WATT, THE MAN
Of Watt, the genius, possessed of
abilities far beyond those of other men, a scientist
and philosopher, a mechanician and a craftsman, one
who gravitated without effort to the top of every
society, and who, even when a young workman, made
his workshop the meeting-place of the leaders of Glasgow
University for the interchange of views upon the highest
and most abstruse subjects with all this
we have already dealt, but it is only part, and not
the nobler part. He excelled all his fellows in
knowledge, but there is much beyond mere knowledge
in man. Strip Watt of all those commanding talents
that brought him primacy without effort, for no man
ever avoided precedence more persistently than he,
and the question still remains: what manner of
man was he, as man? Surely our readers would
esteem the task but half done that revealed only what
was unusual in Watt’s head. What of his
heart? is naturally asked. We hasten to record
that in the domain of the personal graces and virtues,
we have evidence of his excellence as copious and
assured as for his pre-eminence in invention and discovery.

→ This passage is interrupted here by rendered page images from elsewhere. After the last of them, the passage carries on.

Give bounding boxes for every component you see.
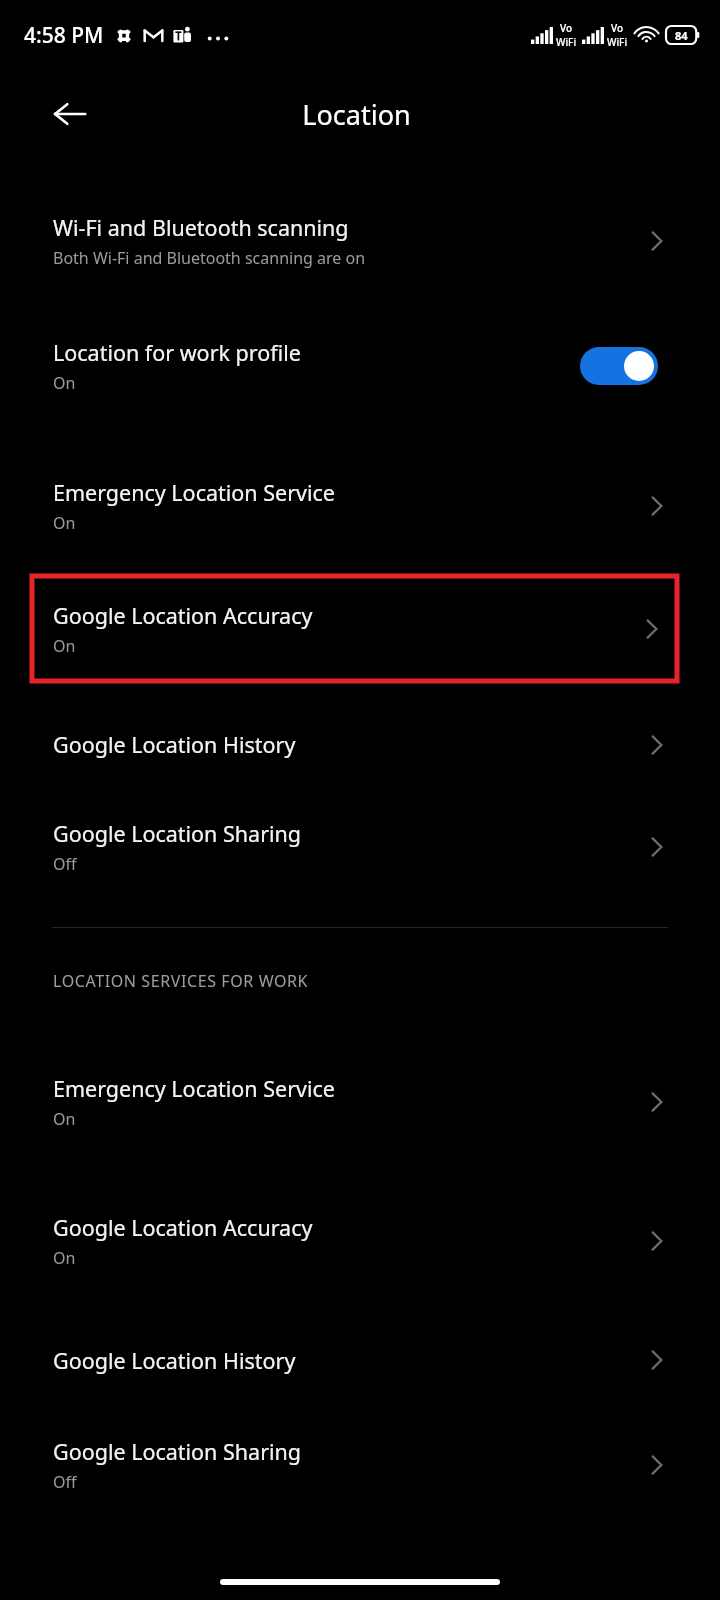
staticText: Vo bbox=[560, 21, 573, 35]
button[interactable]: Google Location Accuracy bbox=[0, 1171, 720, 1310]
button[interactable]: Location for work profile toggle bbox=[580, 347, 658, 385]
staticText: WiFi bbox=[607, 35, 628, 49]
staticText: Emergency Location Service bbox=[53, 1074, 335, 1103]
staticText: Location for work profile bbox=[53, 338, 301, 367]
staticText: Google Location History bbox=[53, 1346, 296, 1375]
staticText: WiFi bbox=[556, 35, 577, 49]
staticText: On bbox=[53, 1108, 76, 1130]
button[interactable]: Emergency Location Service bbox=[0, 436, 720, 576]
staticText: Vo bbox=[611, 21, 624, 35]
staticText: 84 bbox=[675, 28, 688, 43]
button[interactable]: Google Location History bbox=[0, 1310, 720, 1410]
staticText: 4:58 PM bbox=[24, 21, 104, 50]
button[interactable]: Location for work profile bbox=[0, 296, 720, 436]
staticText: Google Location History bbox=[53, 730, 296, 759]
button[interactable]: Back bbox=[40, 84, 100, 144]
staticText: LOCATION SERVICES FOR WORK bbox=[53, 970, 309, 992]
button[interactable]: Google Location Sharing bbox=[0, 1410, 720, 1520]
button[interactable]: Google Location Sharing bbox=[0, 792, 720, 902]
staticText: On bbox=[53, 635, 76, 657]
staticText: Off bbox=[53, 1471, 77, 1493]
staticText: Both Wi-Fi and Bluetooth scanning are on bbox=[53, 247, 366, 269]
staticText: Emergency Location Service bbox=[53, 478, 335, 507]
button[interactable]: Wi-Fi and Bluetooth scanning bbox=[0, 186, 720, 296]
button[interactable]: Emergency Location Service bbox=[0, 1032, 720, 1171]
staticText: On bbox=[53, 372, 76, 394]
staticText: On bbox=[53, 512, 76, 534]
staticText: Wi-Fi and Bluetooth scanning bbox=[53, 213, 349, 242]
button[interactable]: Google Location Accuracy bbox=[32, 576, 677, 681]
staticText: Google Location Accuracy bbox=[53, 1213, 313, 1242]
staticText: Google Location Sharing bbox=[53, 819, 302, 848]
staticText: Google Location Sharing bbox=[53, 1437, 302, 1466]
staticText: Google Location Accuracy bbox=[53, 601, 313, 630]
button[interactable]: Google Location History bbox=[0, 697, 720, 792]
staticText: Location bbox=[302, 96, 411, 133]
staticText: On bbox=[53, 1247, 76, 1269]
staticText: Off bbox=[53, 853, 77, 875]
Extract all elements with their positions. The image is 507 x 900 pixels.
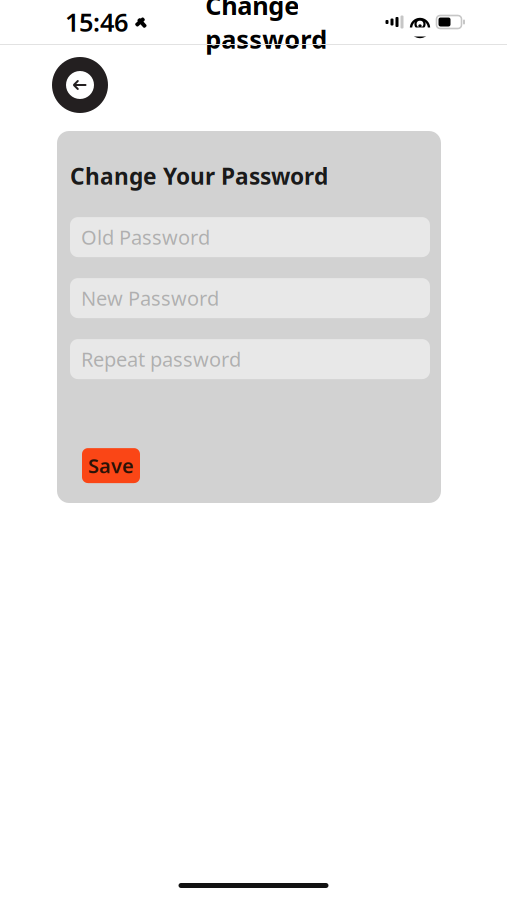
button[interactable]: Old Password — [70, 217, 430, 257]
button[interactable]: Repeat password — [70, 339, 430, 379]
button[interactable]: New Password — [70, 278, 430, 318]
staticText: Change password — [205, 0, 327, 56]
staticText: Old Password — [81, 224, 210, 250]
staticText: New Password — [81, 285, 219, 311]
button[interactable]: Save — [82, 448, 140, 483]
button[interactable]: Back — [52, 57, 108, 113]
staticText: Repeat password — [81, 346, 241, 372]
staticText: 15:46 — [65, 5, 128, 39]
staticText: Change Your Password — [70, 161, 328, 191]
staticText: Save — [88, 452, 134, 479]
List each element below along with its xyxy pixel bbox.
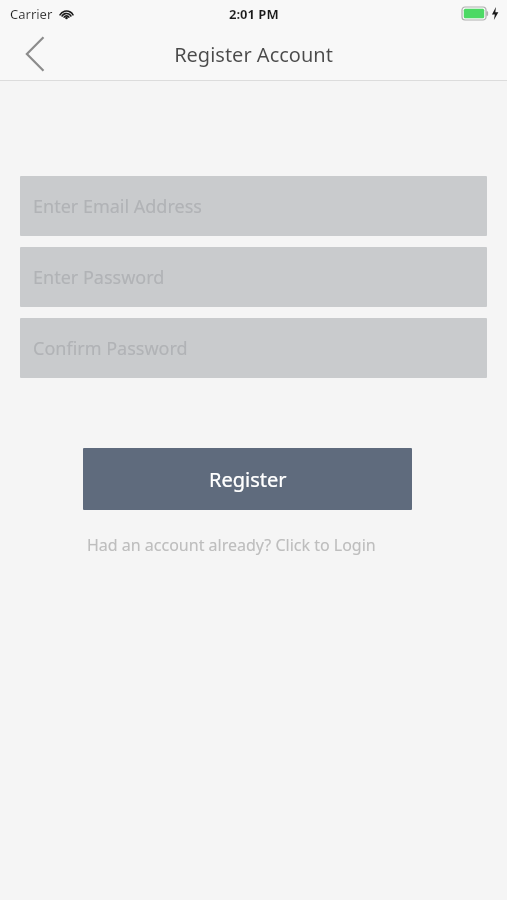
button[interactable]: Back [12,30,60,78]
staticText: Register Account [174,41,333,68]
staticText: Enter Email Address [33,194,202,219]
staticText: Confirm Password [33,336,188,361]
button[interactable]: Had an account already? Click to Login [81,530,382,560]
button[interactable]: Enter Email Address [20,176,487,236]
staticText: Register [209,466,287,493]
staticText: 2:01 PM [229,5,279,23]
staticText: Carrier [10,5,53,23]
staticText: Enter Password [33,265,165,290]
button[interactable]: Confirm Password [20,318,487,378]
staticText: Had an account already? Click to Login [87,534,376,556]
button[interactable]: Register [83,448,412,510]
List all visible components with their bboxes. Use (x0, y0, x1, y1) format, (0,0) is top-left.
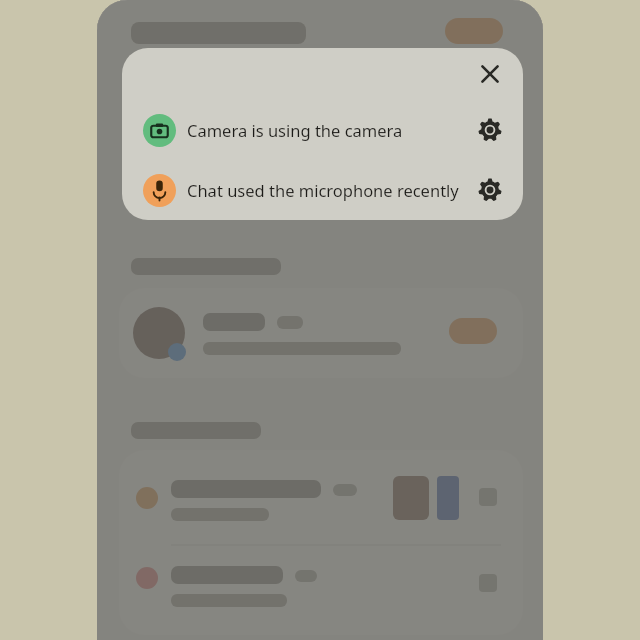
button[interactable]: Camera is using the camera (122, 100, 523, 160)
button[interactable]: Camera permission settings (466, 106, 514, 154)
button[interactable]: Microphone permission settings (466, 166, 514, 214)
staticText: Camera is using the camera (187, 119, 466, 141)
button[interactable]: Chat used the microphone recently (122, 160, 523, 220)
staticText: Chat used the microphone recently (187, 179, 466, 201)
button[interactable]: Close (467, 51, 513, 97)
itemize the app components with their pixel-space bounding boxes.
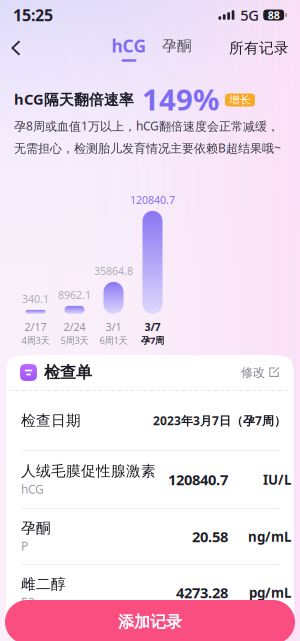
- staticText: 8962.1: [58, 288, 91, 302]
- staticText: 2/24: [64, 320, 86, 334]
- staticText: 35864.8: [94, 264, 133, 278]
- staticText: 88: [268, 8, 280, 22]
- staticText: 检查日期: [21, 412, 81, 430]
- staticText: 120840.7: [130, 193, 175, 207]
- staticText: 无需担心，检测胎儿发育情况主要依赖B超结果哦~: [14, 140, 281, 156]
- staticText: 20.58: [192, 527, 228, 546]
- staticText: 孕酮: [21, 519, 51, 537]
- staticText: 人绒毛膜促性腺激素: [21, 462, 156, 480]
- staticText: 5G: [240, 5, 259, 25]
- button[interactable]: 修改: [241, 356, 280, 390]
- staticText: 孕8周或血值1万以上，hCG翻倍速度会正常减缓，: [14, 118, 279, 134]
- staticText: 5周3天: [60, 334, 88, 346]
- staticText: 3/7: [144, 320, 160, 334]
- staticText: 雌二醇: [21, 575, 66, 593]
- staticText: 4周3天: [22, 334, 50, 346]
- staticText: 149%: [142, 80, 219, 118]
- staticText: 2/17: [24, 320, 46, 334]
- staticText: 3/1: [106, 320, 122, 334]
- staticText: E2: [21, 594, 35, 610]
- staticText: ng/mL: [248, 528, 291, 545]
- staticText: 孕7周: [141, 334, 164, 346]
- button[interactable]: hCG: [108, 31, 150, 65]
- staticText: hCG: [112, 34, 146, 57]
- staticText: 孕酮: [162, 37, 192, 55]
- button[interactable]: Back: [2, 31, 30, 65]
- staticText: 4273.28: [176, 583, 228, 602]
- button[interactable]: 孕酮: [160, 31, 194, 65]
- staticText: 2023年3月7日（孕7周）: [153, 412, 286, 428]
- staticText: 120840.7: [168, 470, 228, 489]
- staticText: 340.1: [22, 292, 49, 306]
- staticText: 添加记录: [118, 612, 182, 632]
- button[interactable]: 所有记录: [229, 31, 289, 65]
- staticText: hCG隔天翻倍速率: [14, 89, 134, 109]
- staticText: 增长: [229, 93, 251, 106]
- staticText: hCG: [21, 481, 44, 497]
- staticText: P: [21, 538, 28, 554]
- staticText: IU/L: [263, 471, 291, 488]
- staticText: pg/mL: [249, 584, 291, 601]
- staticText: 检查单: [44, 363, 92, 382]
- button[interactable]: 添加记录: [5, 600, 295, 641]
- staticText: 所有记录: [229, 39, 289, 57]
- staticText: 15:25: [13, 4, 53, 26]
- staticText: 修改: [241, 365, 265, 380]
- staticText: 6周1天: [100, 334, 128, 346]
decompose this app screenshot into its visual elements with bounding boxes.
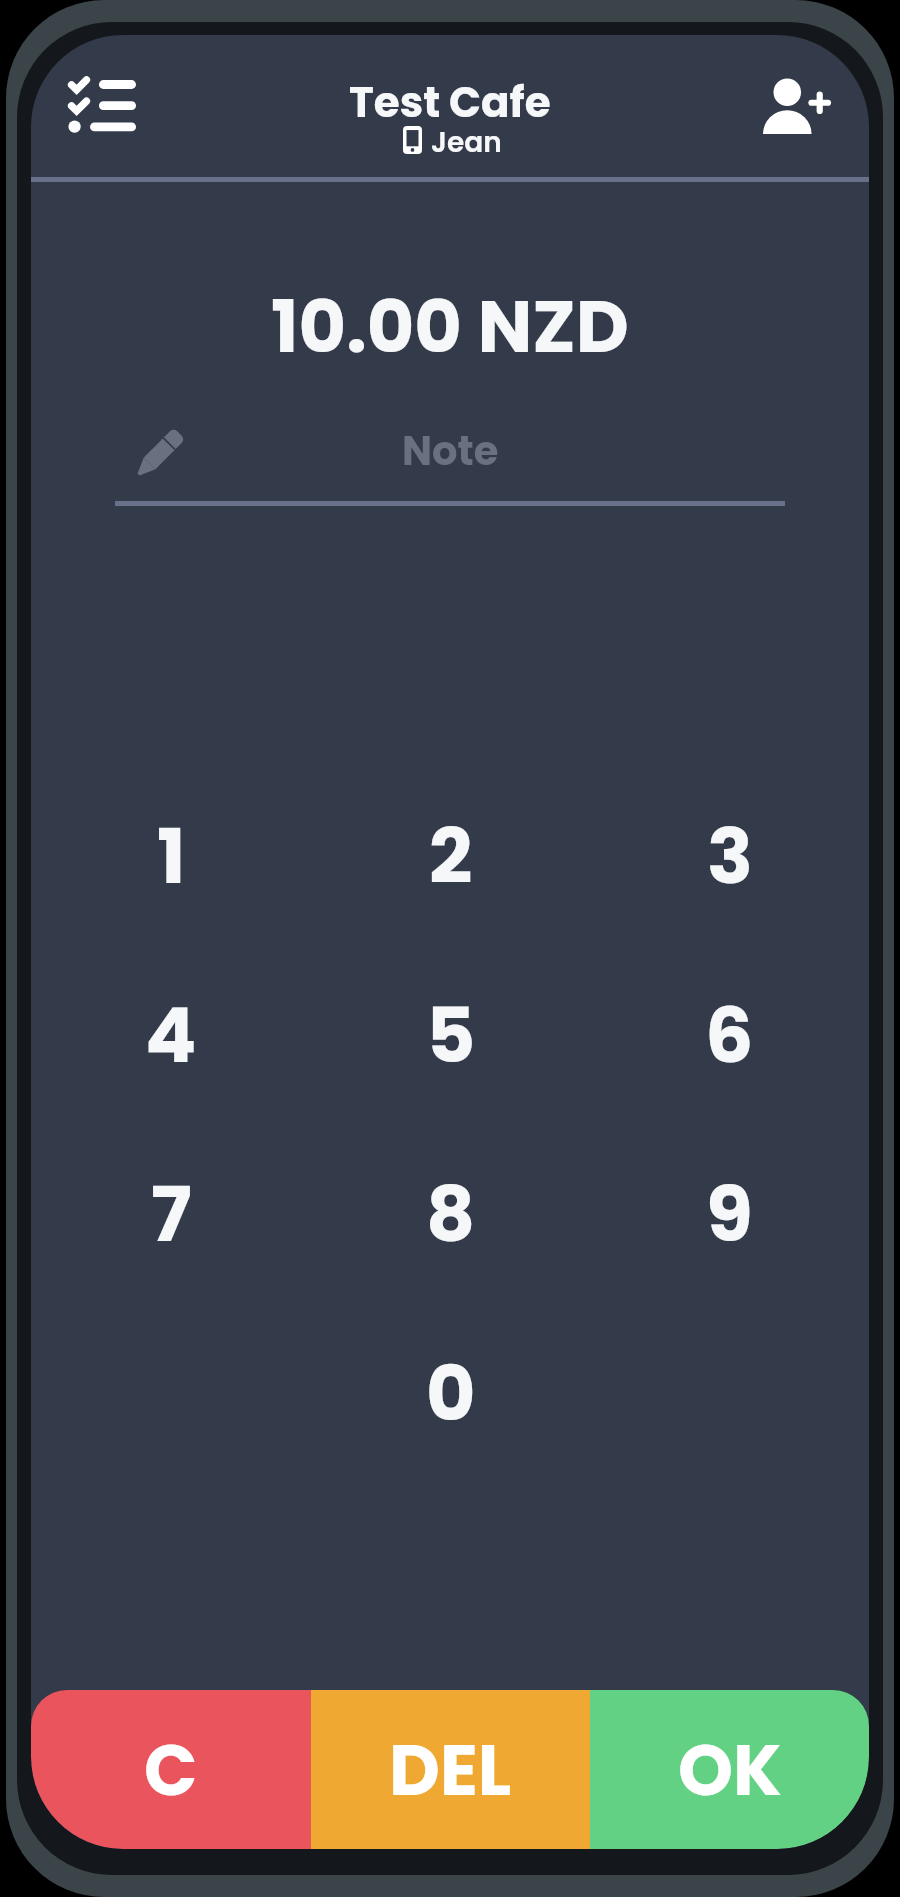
button[interactable]: Order list <box>54 56 150 152</box>
button[interactable]: 9 <box>590 1124 869 1303</box>
staticText: Note <box>402 423 499 479</box>
staticText: Jean <box>431 123 502 162</box>
staticText: 3 <box>707 803 753 909</box>
button[interactable]: OK <box>590 1690 869 1849</box>
staticText: 2 <box>429 803 473 909</box>
button[interactable]: Add customer <box>749 58 845 154</box>
button[interactable]: 2 <box>311 766 590 945</box>
button[interactable]: 4 <box>31 945 311 1124</box>
staticText: 0 <box>426 1340 476 1446</box>
button[interactable]: 3 <box>590 766 869 945</box>
staticText: 10.00 NZD <box>31 275 869 377</box>
button[interactable]: C <box>31 1690 311 1849</box>
button[interactable]: Note <box>115 417 785 506</box>
button[interactable]: DEL <box>311 1690 590 1849</box>
button[interactable]: 0 <box>311 1303 590 1482</box>
staticText: 6 <box>705 982 754 1088</box>
button[interactable]: 7 <box>31 1124 311 1303</box>
button[interactable]: 1 <box>31 766 311 945</box>
staticText: DEL <box>389 1721 512 1819</box>
button[interactable]: 5 <box>311 945 590 1124</box>
staticText: 9 <box>706 1161 753 1267</box>
button[interactable]: 8 <box>311 1124 590 1303</box>
staticText: 8 <box>426 1161 476 1267</box>
staticText: Test Cafe <box>349 73 551 132</box>
staticText: 5 <box>426 982 476 1088</box>
staticText: OK <box>678 1721 782 1819</box>
staticText: C <box>144 1721 198 1819</box>
staticText: 7 <box>151 1161 192 1267</box>
staticText: 1 <box>157 803 186 909</box>
staticText: 4 <box>145 982 197 1088</box>
button[interactable]: 6 <box>590 945 869 1124</box>
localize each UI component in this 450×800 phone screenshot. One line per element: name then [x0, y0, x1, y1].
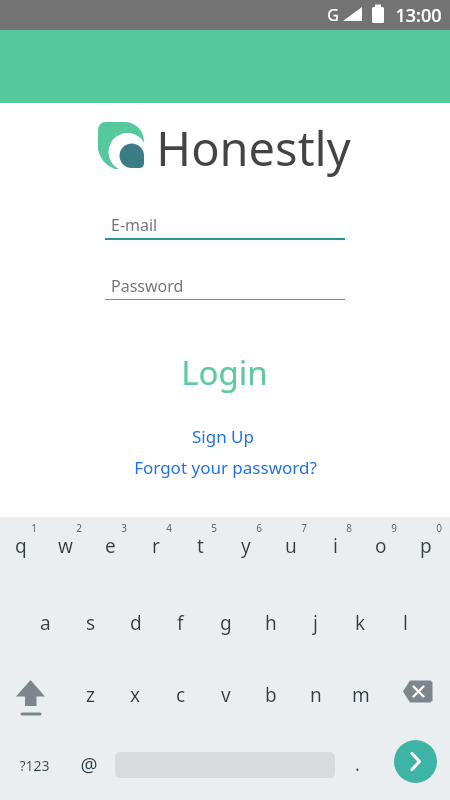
button[interactable]: m — [338, 673, 383, 717]
button[interactable]: n — [293, 673, 338, 717]
staticText: ?123 — [19, 756, 50, 775]
button[interactable]: h — [248, 601, 293, 645]
staticText: 0 — [436, 521, 442, 535]
button[interactable]: z — [68, 673, 113, 717]
staticText: c — [176, 682, 186, 708]
button[interactable]: o — [358, 517, 403, 575]
button[interactable]: j — [293, 601, 338, 645]
staticText: 5 — [211, 521, 217, 535]
staticText: q — [15, 533, 27, 559]
staticText: Honestly — [156, 116, 351, 180]
button[interactable]: . — [337, 742, 377, 786]
staticText: v — [221, 682, 231, 708]
staticText: i — [333, 533, 338, 559]
staticText: t — [197, 533, 204, 559]
staticText: 9 — [391, 521, 397, 535]
staticText: z — [86, 682, 95, 708]
staticText: 4 — [166, 521, 172, 535]
staticText: 2 — [76, 521, 82, 535]
staticText: j — [313, 610, 318, 636]
button[interactable]: s — [68, 601, 113, 645]
staticText: w — [58, 533, 73, 559]
staticText: e — [105, 533, 116, 559]
button[interactable]: ?123 — [4, 743, 64, 787]
staticText: y — [241, 533, 251, 559]
staticText: m — [352, 682, 370, 708]
staticText: l — [403, 610, 408, 636]
staticText: 8 — [346, 521, 352, 535]
button[interactable] — [390, 670, 450, 714]
button[interactable]: @ — [67, 743, 111, 787]
staticText: g — [220, 610, 232, 636]
staticText: 1 — [31, 521, 37, 535]
button[interactable]: v — [203, 673, 248, 717]
button[interactable]: t — [178, 517, 223, 575]
staticText: d — [130, 610, 142, 636]
staticText: x — [130, 682, 141, 708]
button[interactable]: u — [268, 517, 313, 575]
button[interactable] — [394, 740, 437, 783]
staticText: G — [327, 4, 339, 26]
button[interactable]: q — [0, 517, 43, 575]
staticText: E-mail — [111, 214, 158, 236]
staticText: b — [265, 682, 277, 708]
button[interactable]: p — [403, 517, 448, 575]
staticText: n — [310, 682, 322, 708]
staticText: Password — [111, 275, 184, 297]
button[interactable]: w — [43, 517, 88, 575]
button[interactable]: b — [248, 673, 293, 717]
staticText: p — [420, 533, 432, 559]
staticText: . — [355, 752, 360, 777]
staticText: @ — [80, 752, 98, 778]
staticText: Login — [181, 350, 268, 395]
staticText: 13:00 — [395, 3, 442, 28]
button[interactable]: r — [133, 517, 178, 575]
button[interactable]: e — [88, 517, 133, 575]
button[interactable]: i — [313, 517, 358, 575]
staticText: o — [375, 533, 387, 559]
button[interactable]: Login — [124, 344, 324, 400]
button[interactable]: f — [158, 601, 203, 645]
staticText: f — [177, 610, 184, 636]
button[interactable]: c — [158, 673, 203, 717]
staticText: s — [86, 610, 96, 636]
button[interactable]: a — [23, 601, 68, 645]
button[interactable]: E-mail — [105, 205, 345, 241]
staticText: a — [40, 610, 51, 636]
staticText: u — [285, 533, 297, 559]
button[interactable]: g — [203, 601, 248, 645]
button[interactable]: d — [113, 601, 158, 645]
staticText: 3 — [121, 521, 127, 535]
button[interactable]: Forgot your password? — [105, 449, 345, 485]
button[interactable]: k — [338, 601, 383, 645]
button[interactable] — [0, 668, 62, 720]
button[interactable]: Sign Up — [153, 418, 293, 454]
button[interactable]: Password — [105, 266, 345, 300]
staticText: k — [355, 610, 366, 636]
staticText: 6 — [256, 521, 262, 535]
staticText: 7 — [301, 521, 307, 535]
staticText: Sign Up — [192, 425, 254, 448]
button[interactable]: y — [223, 517, 268, 575]
button[interactable]: l — [383, 601, 428, 645]
staticText: r — [152, 533, 160, 559]
button[interactable]: x — [113, 673, 158, 717]
staticText: h — [265, 610, 277, 636]
staticText: Forgot your password? — [134, 456, 317, 479]
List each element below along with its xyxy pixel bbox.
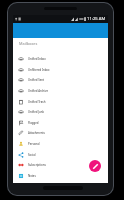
- button[interactable]: Unified Sent: [13, 74, 108, 85]
- staticText: Social: [28, 153, 36, 157]
- button[interactable]: Unified Inbox: [13, 53, 108, 64]
- staticText: Attachments: [28, 131, 45, 135]
- button[interactable]: Flagged: [13, 117, 108, 128]
- button[interactable]: Personal: [13, 138, 108, 149]
- button[interactable]: Notes: [13, 170, 108, 181]
- staticText: Mailboxes: [19, 41, 38, 46]
- staticText: Unified Archive: [28, 89, 48, 93]
- staticText: Unified Junk: [28, 110, 44, 114]
- staticText: Personal: [28, 142, 40, 146]
- staticText: Unified Trash: [28, 100, 46, 104]
- staticText: Notes: [28, 174, 36, 178]
- staticText: Unfiltered Inbox: [28, 68, 50, 72]
- button[interactable]: Subscriptions: [13, 159, 108, 170]
- button[interactable]: Unified Trash: [13, 96, 108, 107]
- staticText: Flagged: [28, 121, 39, 125]
- button[interactable]: Unfiltered Inbox: [13, 64, 108, 75]
- staticText: Unified Inbox: [28, 57, 46, 61]
- button[interactable]: Unified Junk: [13, 106, 108, 117]
- button[interactable]: Compose message: [89, 160, 101, 172]
- button[interactable]: Social: [13, 149, 108, 160]
- button[interactable]: Unified Archive: [13, 85, 108, 96]
- staticText: 11:25 AM: [87, 16, 106, 22]
- staticText: Unified Sent: [28, 78, 45, 82]
- button[interactable]: Attachments: [13, 127, 108, 138]
- staticText: Subscriptions: [28, 163, 46, 167]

We cite the testimony of those who
knew him best. It is seldom that a great man
is so fortunate in his eulogists. The picture
drawn of him by his friend, Lord Jeffrey, must rank
as one of the finest ever produced, as portrait and
tribute combined. That it is a discriminating
statement, altho so eulogistic, may well be accepted,
since numerous contributory proofs are given by others
of Watt’s personal characteristics. Says
Lord Jeffrey:
Independently of his great attainments
in mechanics, Mr. Watt was an extraordinary, and
in many respects a wonderful man. Perhaps
no individual in his age possessed so much and such
varied and exact information had read
so much, or remembered what he had read so accurately
and well. He had infinite quickness of apprehension,
a prodigious memory, and a certain rectifying
and methodising power of understanding, which extracted
something precious out of all that was presented to
it. His stores of miscellaneous knowledge
were immense, and yet less astonishing than the
command he had at all times over them. It
seemed as if every subject that was casually started
in conversation with him, had been that which
he had been last occupied in studying and exhausting;
such was the copiousness, the precision, and the
admirable clearness of the information which he
poured out upon it without effort or hesitation.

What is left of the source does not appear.